* _Exercise objective_
Every line below must be reproduced exactly; no pictures are to be included.

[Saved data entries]
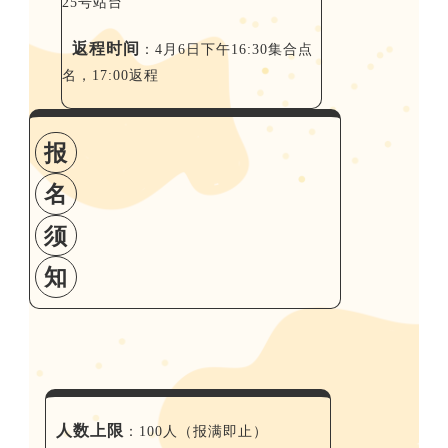
25号站台
返程时间
：4月6日下午16:30集合点
名，17:00返程
报
名
须
知
人数上限
：100人（报满即止）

* _Solution to this task_
25号站台
返程时间
：4月6日下午16:30集合点
名，17:00返程
报
名
须
知
人数上限
：100人（报满即止）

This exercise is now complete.